> **Exercise brief**
Pick out every line of the entries below where "Stens" occurs, and copy those lines.

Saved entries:
BEGIN

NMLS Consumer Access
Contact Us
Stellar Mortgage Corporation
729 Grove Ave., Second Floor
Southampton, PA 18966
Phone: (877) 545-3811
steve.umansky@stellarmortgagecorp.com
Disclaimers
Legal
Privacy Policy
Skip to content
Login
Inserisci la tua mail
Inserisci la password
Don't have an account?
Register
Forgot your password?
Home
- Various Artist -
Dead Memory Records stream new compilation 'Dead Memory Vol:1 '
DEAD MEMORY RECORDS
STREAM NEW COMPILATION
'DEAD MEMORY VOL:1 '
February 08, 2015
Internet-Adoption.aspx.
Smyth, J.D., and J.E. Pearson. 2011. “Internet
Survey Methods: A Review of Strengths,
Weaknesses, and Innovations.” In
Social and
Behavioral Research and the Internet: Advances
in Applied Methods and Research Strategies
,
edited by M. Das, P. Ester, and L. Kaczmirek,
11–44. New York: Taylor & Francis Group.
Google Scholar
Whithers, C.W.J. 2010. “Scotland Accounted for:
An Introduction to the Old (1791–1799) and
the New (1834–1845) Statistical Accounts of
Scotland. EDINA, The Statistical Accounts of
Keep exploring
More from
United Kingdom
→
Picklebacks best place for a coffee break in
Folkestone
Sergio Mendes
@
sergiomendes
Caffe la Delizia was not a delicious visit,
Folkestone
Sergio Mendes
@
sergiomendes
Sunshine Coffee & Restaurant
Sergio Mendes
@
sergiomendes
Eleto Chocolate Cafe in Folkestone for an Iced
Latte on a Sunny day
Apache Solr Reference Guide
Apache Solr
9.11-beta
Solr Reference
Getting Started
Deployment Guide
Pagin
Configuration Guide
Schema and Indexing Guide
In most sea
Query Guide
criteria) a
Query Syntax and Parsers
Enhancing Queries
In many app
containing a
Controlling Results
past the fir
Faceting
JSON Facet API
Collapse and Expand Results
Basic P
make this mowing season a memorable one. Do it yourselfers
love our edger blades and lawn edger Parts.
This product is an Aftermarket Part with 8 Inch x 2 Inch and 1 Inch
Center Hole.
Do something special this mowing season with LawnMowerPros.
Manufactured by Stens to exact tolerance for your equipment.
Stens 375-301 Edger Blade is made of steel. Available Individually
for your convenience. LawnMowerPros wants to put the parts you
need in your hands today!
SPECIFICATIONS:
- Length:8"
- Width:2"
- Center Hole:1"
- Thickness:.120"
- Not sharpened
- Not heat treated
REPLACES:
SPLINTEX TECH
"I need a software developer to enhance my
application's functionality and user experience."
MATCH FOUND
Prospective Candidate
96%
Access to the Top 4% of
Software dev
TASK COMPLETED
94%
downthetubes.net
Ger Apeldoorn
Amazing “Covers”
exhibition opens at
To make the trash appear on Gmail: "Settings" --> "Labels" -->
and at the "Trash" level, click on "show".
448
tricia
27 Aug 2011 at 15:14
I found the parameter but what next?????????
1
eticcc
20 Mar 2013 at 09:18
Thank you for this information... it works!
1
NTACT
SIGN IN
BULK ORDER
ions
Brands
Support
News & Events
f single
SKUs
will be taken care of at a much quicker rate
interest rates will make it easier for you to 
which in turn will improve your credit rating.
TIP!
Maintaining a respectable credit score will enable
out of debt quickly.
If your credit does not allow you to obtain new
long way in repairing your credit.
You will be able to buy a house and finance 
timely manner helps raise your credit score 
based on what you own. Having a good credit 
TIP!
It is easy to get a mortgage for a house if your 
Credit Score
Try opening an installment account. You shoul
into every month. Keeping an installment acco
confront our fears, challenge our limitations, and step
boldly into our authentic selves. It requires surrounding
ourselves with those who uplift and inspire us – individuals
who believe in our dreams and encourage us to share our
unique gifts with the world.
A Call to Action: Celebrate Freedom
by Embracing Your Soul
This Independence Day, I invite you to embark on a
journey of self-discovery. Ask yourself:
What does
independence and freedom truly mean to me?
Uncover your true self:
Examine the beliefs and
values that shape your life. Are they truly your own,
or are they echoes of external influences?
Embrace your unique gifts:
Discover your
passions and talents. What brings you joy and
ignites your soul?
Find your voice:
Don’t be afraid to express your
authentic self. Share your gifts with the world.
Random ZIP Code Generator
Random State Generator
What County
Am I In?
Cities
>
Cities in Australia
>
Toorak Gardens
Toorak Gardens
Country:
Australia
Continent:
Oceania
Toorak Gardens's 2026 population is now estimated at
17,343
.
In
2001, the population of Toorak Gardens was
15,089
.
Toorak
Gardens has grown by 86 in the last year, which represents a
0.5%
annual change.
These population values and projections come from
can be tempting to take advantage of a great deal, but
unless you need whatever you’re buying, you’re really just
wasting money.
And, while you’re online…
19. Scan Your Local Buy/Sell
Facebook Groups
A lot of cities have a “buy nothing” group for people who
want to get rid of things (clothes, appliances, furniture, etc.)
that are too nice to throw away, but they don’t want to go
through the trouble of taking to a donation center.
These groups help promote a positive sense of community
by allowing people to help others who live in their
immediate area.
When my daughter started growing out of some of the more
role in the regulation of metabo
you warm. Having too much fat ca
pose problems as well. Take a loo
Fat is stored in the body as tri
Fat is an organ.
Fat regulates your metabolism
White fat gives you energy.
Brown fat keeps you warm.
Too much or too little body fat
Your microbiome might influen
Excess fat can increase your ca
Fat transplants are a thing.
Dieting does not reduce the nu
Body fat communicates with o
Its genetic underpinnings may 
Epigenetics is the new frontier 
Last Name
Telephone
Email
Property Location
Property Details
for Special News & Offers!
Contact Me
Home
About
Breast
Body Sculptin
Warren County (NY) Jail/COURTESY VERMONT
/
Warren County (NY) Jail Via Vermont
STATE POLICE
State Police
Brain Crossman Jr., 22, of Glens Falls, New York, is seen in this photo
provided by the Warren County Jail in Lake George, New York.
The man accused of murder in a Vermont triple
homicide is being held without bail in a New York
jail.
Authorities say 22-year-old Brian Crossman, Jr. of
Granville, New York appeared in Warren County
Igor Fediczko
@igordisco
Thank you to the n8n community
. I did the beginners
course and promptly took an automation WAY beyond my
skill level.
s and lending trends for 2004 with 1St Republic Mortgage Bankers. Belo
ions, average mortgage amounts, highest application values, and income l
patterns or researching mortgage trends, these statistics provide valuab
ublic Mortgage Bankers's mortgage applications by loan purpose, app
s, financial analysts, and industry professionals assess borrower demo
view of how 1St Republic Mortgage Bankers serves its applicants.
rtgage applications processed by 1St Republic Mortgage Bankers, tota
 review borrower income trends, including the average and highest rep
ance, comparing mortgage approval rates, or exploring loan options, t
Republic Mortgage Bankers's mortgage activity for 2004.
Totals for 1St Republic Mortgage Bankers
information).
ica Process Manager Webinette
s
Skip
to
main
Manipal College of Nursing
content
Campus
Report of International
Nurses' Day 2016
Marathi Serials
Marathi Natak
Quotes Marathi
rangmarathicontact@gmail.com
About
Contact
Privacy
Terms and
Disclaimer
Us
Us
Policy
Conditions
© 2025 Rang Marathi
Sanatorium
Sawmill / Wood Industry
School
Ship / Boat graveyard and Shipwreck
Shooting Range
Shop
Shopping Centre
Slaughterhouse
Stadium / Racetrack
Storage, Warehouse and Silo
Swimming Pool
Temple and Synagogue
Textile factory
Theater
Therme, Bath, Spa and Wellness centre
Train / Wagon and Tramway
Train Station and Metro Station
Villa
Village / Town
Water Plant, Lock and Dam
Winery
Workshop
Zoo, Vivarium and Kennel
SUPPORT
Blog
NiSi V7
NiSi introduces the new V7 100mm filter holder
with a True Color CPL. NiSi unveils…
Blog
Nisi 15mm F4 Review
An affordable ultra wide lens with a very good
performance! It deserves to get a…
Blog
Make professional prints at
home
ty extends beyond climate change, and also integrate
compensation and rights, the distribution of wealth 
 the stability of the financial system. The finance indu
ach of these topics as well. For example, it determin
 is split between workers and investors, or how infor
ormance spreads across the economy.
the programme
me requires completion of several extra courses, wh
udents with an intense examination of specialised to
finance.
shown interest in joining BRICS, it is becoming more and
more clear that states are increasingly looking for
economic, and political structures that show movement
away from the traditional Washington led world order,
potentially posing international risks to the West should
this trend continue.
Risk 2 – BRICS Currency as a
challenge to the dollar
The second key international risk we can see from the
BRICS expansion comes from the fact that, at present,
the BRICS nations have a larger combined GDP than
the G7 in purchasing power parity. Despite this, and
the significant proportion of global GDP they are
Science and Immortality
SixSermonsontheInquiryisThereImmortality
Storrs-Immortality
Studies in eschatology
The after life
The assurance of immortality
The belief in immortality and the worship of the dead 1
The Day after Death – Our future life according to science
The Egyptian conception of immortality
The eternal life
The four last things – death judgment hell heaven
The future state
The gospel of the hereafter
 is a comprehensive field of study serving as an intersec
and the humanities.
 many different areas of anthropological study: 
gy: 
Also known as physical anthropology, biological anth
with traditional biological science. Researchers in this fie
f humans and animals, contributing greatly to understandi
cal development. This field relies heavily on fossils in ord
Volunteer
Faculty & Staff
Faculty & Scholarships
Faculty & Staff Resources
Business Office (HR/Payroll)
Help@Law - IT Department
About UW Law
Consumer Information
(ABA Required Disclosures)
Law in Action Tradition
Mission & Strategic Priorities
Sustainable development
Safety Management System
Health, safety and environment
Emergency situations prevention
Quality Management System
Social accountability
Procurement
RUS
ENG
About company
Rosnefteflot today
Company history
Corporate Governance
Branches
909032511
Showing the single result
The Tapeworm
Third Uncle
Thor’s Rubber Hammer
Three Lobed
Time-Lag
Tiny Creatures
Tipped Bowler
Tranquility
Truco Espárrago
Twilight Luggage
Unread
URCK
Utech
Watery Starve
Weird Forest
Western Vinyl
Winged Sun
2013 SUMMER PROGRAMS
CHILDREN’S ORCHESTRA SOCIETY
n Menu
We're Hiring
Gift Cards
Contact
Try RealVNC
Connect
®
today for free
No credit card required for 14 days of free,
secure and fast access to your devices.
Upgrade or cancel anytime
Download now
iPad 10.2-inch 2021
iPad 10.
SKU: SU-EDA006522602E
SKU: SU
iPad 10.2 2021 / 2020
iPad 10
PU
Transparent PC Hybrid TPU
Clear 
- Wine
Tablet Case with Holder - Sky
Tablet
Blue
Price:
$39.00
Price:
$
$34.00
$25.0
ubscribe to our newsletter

END

> **Answer to the exercise**
Manufactured by Stens to exact tolerance for your equipment.
Stens 375-301 Edger Blade is made of steel. Available Individually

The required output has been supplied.